We would further like to express our appreciation to the people and places that invited us into their making, design, and learning environments and engaged us in informal conversations about the work they do, especially Molly Rubenstein at Artisan’s Asylum in Somerville, MA; Andrea Sachdeva at the Boston ArtScience Prize in Boston, MA; Ellen Hathaway, Justine Macauley, and Gever Tulley at the Brightworks School in San Francisco, CA; Jessica Hobbs and Catie Magee at the Flux Foundation in Oakland, CA; Michelle Hublinka and Parker Thomas at the Maker Education Initiative in San Francisco, CA; and Kim Saxe at the Nueva School in Hillsborough, CA. We would also like to thank the wonderful people we met at American Steel Studios in Oakland, CA; Breakwater School in Portland, ME; the Crucible in Oakland, CA; King Middle School in Portland, ME; NIMBY in Oakland, CA; and Tech Shop in San Francisco, CA. Thanks as well to Brad Gentile at Propel McKeesport, Pittsburgh, PA, for sharing his documentation of student work with us.

Many individuals have played a variety of important behind-the-scenes roles to bring our research on this project—and this book—to fruition.
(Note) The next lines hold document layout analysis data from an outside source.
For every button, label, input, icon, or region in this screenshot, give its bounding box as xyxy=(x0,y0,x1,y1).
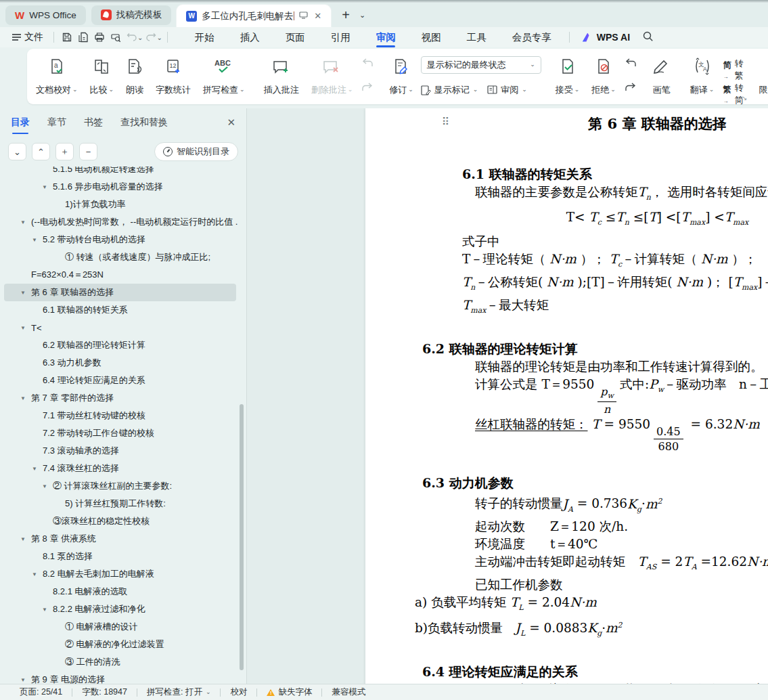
sidebar-close-icon[interactable]: ✕ xyxy=(227,116,235,129)
toc-item[interactable]: ▼5.1.6 异步电动机容量的选择 xyxy=(4,178,238,196)
smart-toc-button[interactable]: 智能识别目录 xyxy=(154,142,238,161)
toc-item[interactable]: ▼第 9 章 电源的选择 xyxy=(4,671,238,684)
toc-item[interactable]: 6.2 联轴器的理论转矩计算 xyxy=(4,336,238,354)
collapse-triangle-icon[interactable]: ▼ xyxy=(20,219,26,225)
print-icon[interactable] xyxy=(91,30,108,45)
collapse-triangle-icon[interactable]: ▼ xyxy=(20,677,26,683)
toc-item[interactable]: 6.4 理论转矩应满足的关系 xyxy=(4,372,238,389)
review-pane-button[interactable]: 审阅⌄ xyxy=(487,84,527,96)
promote-button[interactable]: ＋ xyxy=(55,143,74,160)
toc-item[interactable]: F=632×0.4＝253N xyxy=(4,266,238,284)
menu-item-8[interactable]: 会员专享 xyxy=(499,27,564,47)
reject-button[interactable]: 拒绝⌄ xyxy=(585,53,622,100)
collapse-triangle-icon[interactable]: ▼ xyxy=(32,466,37,472)
collapse-triangle-icon[interactable]: ▼ xyxy=(42,607,47,613)
quickbar-more-chevron-icon[interactable]: ⌄ xyxy=(156,34,162,41)
menu-item-6[interactable]: 视图 xyxy=(409,27,454,47)
close-tab-icon[interactable]: ✕ xyxy=(314,11,321,21)
sidebar-tab-2[interactable]: 章节 xyxy=(47,114,66,131)
previous-revision-icon[interactable] xyxy=(625,58,637,70)
spell-check-button[interactable]: ABC 拼写检查⌄ xyxy=(197,53,251,100)
toc-item[interactable]: ▼第 7 章 零部件的选择 xyxy=(4,389,238,407)
toc-item[interactable]: ② 电解液的净化过滤装置 xyxy=(4,636,238,653)
collapse-triangle-icon[interactable]: ▼ xyxy=(20,536,26,542)
compare-button[interactable]: 比较⌄ xyxy=(84,53,120,100)
document-tab-active[interactable]: W 多工位内孔毛刺电解去除机床椎 ✕ xyxy=(177,5,331,28)
toc-item[interactable]: 7.1 带动丝杠转动键的校核 xyxy=(4,407,238,424)
toc-item[interactable]: ③滚珠丝杠的稳定性校核 xyxy=(4,512,238,530)
proofing-status[interactable]: 校对 xyxy=(221,686,256,698)
menu-item-7[interactable]: 工具 xyxy=(454,27,499,47)
expand-all-button[interactable]: ⌄ xyxy=(8,143,26,160)
menu-item-5[interactable]: 审阅 xyxy=(363,27,409,47)
menu-item-2[interactable]: 插入 xyxy=(227,27,273,47)
collapse-triangle-icon[interactable]: ▼ xyxy=(32,571,37,577)
toc-item[interactable]: 8.2.1 电解液的选取 xyxy=(4,583,238,600)
dialog-launcher-icon[interactable]: ↘ xyxy=(742,95,748,102)
toc-item[interactable]: ③ 工件的清洗 xyxy=(4,653,238,671)
toc-item[interactable]: ▼5.2 带动转台电动机的选择 xyxy=(4,231,238,248)
sidebar-tab-3[interactable]: 书签 xyxy=(84,114,103,131)
toc-item[interactable]: 7.3 滚动轴承的选择 xyxy=(4,442,238,460)
collapse-triangle-icon[interactable]: ▼ xyxy=(42,184,47,190)
pen-button[interactable]: 画笔 xyxy=(646,53,677,100)
next-comment-icon[interactable] xyxy=(361,82,374,95)
sidebar-tab-1[interactable]: 目录 xyxy=(11,114,30,131)
track-changes-button[interactable]: 修订⌄ xyxy=(383,53,420,100)
delete-comment-button[interactable]: 删除批注⌄ xyxy=(305,53,359,100)
page-indicator[interactable]: 页面: 25/41 xyxy=(10,686,72,698)
wps-ai-button[interactable]: WPS AI xyxy=(583,32,630,43)
doc-proofing-button[interactable]: a 文档校对⌄ xyxy=(30,53,84,100)
toc-item[interactable]: 1)计算负载功率 xyxy=(4,196,238,213)
menu-item-1[interactable]: 开始 xyxy=(182,27,227,47)
toc-item[interactable]: 6.1 联轴器的转矩关系 xyxy=(4,301,238,319)
menu-item-3[interactable]: 页面 xyxy=(273,27,318,47)
toc-item[interactable]: ▼(--电动机发热时间常数， --电动机额定运行时的比值 ... xyxy=(4,213,238,231)
menu-item-4[interactable]: 引用 xyxy=(318,27,363,47)
wps-office-tab[interactable]: W WPS Office xyxy=(5,5,86,25)
word-count-indicator[interactable]: 字数: 18947 xyxy=(72,686,137,698)
restrict-editing-button[interactable]: 限制编辑 xyxy=(752,53,768,100)
toc-item[interactable]: 5) 计算丝杠预期工作转数: xyxy=(4,495,238,512)
simplified-to-traditional-button[interactable]: 简→ 转繁 xyxy=(723,58,743,82)
show-markup-button[interactable]: 显示标记⌄ xyxy=(421,84,478,96)
collapse-triangle-icon[interactable]: ▼ xyxy=(42,483,47,489)
toc-item[interactable]: ▼8.2 电解去毛刺加工的电解液 xyxy=(4,565,238,583)
toc-item-selected[interactable]: ▼第 6 章 联轴器的选择 xyxy=(4,284,236,301)
collapse-triangle-icon[interactable]: ▼ xyxy=(20,395,26,401)
insert-comment-button[interactable]: 插入批注 xyxy=(258,53,305,100)
new-tab-button[interactable]: + xyxy=(336,8,355,22)
file-menu-button[interactable]: 文件 xyxy=(7,31,49,43)
previous-comment-icon[interactable] xyxy=(361,58,374,70)
traditional-to-simplified-button[interactable]: 繁→ 转简 xyxy=(723,82,743,104)
read-aloud-button[interactable]: 朗读 xyxy=(120,53,150,100)
markup-state-select[interactable]: 显示标记的最终状态 ⌄ xyxy=(421,56,541,74)
toc-item[interactable]: ▼7.4 滚珠丝杠的选择 xyxy=(4,460,238,477)
toc-item[interactable]: ▼第 8 章 供液系统 xyxy=(4,530,238,548)
toc-item[interactable]: ▼T< xyxy=(4,319,238,336)
toc-item[interactable]: ▼② 计算滚珠丝杠副的主要参数: xyxy=(4,477,238,495)
missing-font-warning[interactable]: 缺失字体 xyxy=(257,686,321,698)
word-count-button[interactable]: 12 字数统计 xyxy=(150,53,197,100)
collapse-triangle-icon[interactable]: ▼ xyxy=(20,290,26,296)
toc-item[interactable]: 6.3 动力机参数 xyxy=(4,354,238,372)
collapse-triangle-icon[interactable]: ▼ xyxy=(32,237,37,243)
tab-list-chevron-icon[interactable]: ⌄ xyxy=(355,11,369,20)
collapse-all-button[interactable]: ⌃ xyxy=(32,143,50,160)
spellcheck-status[interactable]: 拼写检查: 打开⌄ xyxy=(137,686,221,698)
undo-chevron-icon[interactable]: ⌄ xyxy=(137,34,143,41)
toc-item[interactable]: 7.2 带动转动工作台键的校核 xyxy=(4,424,238,442)
screen-share-icon[interactable] xyxy=(299,12,308,21)
sidebar-scrollbar-thumb[interactable] xyxy=(240,404,244,670)
collapse-triangle-icon[interactable]: ▼ xyxy=(20,325,26,331)
toc-item[interactable]: ① 转速（或者线速度）与脉冲成正比; xyxy=(4,248,238,266)
document-page[interactable]: ⠿ 第 6 章 联轴器的选择6.1 联轴器的转矩关系联轴器的主要参数是公称转矩T… xyxy=(365,108,768,684)
accept-button[interactable]: 接受⌄ xyxy=(549,53,586,100)
export-pdf-icon[interactable] xyxy=(75,30,91,45)
next-revision-icon[interactable] xyxy=(625,82,637,95)
toc-item[interactable]: ① 电解液槽的设计 xyxy=(4,618,238,636)
toc-item[interactable]: 8.1 泵的选择 xyxy=(4,548,238,565)
demote-button[interactable]: − xyxy=(79,143,97,160)
print-preview-icon[interactable] xyxy=(108,30,124,45)
paragraph-drag-handle-icon[interactable]: ⠿ xyxy=(442,116,450,128)
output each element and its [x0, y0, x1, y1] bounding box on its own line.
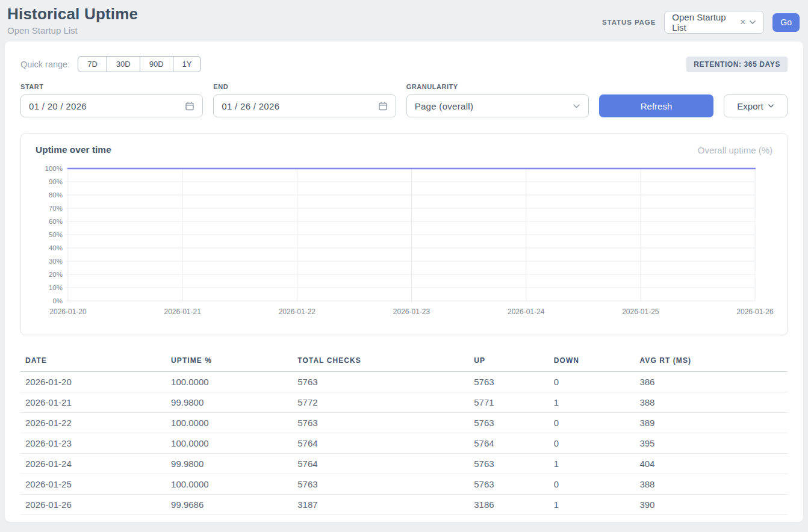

Among them are the host of talented graduate students we have had the privilege to work with as research assistants. We would like to especially thank Cami Gordon, Amy Hachigian, Raquel Jimenez, Sarah May, and Chandell Stone for their exceptional contributions to the ideas expressed in this book. We also thank Peter “Bridge” Bridgford and Gabrielle Santa Donato for pilot testing our nascent interview questions with us and Oskar Kelly, Samuel Rallis, and Max Ryan for serving as our youth tool testers whenever we needed to experiment with an emergent activity or thinking routine. We would like to also thank our colleagues Ron Berger for his inspiration and endorsement, Alex Coppola for his videographic wizardry, Melissa Rivard for helping us make the work of our project visible, Matthew Riecken for graphically organizing our ideas, Andrea Tishman for designing our iconic logo, Christina Smiraglia and Liz Dawes Duraisingh for supporting us with their methodological expertise, Carla Lillvik for serving as a research librarian guide, the CASIE team for helping us share our work with educators around the world through the Project Zero Perspectives conference series, and David Stephen for working so closely with our teacher partners in considering how to incorporate making and design into their learning environments. Of course, it goes without saying that our work on this project would not have been possible without the camaraderie and intellectual administrative support of our many colleagues at Project Zero. In particular, we would like to thank Faith Harvey, Jordy Oakland, and Dami Seung.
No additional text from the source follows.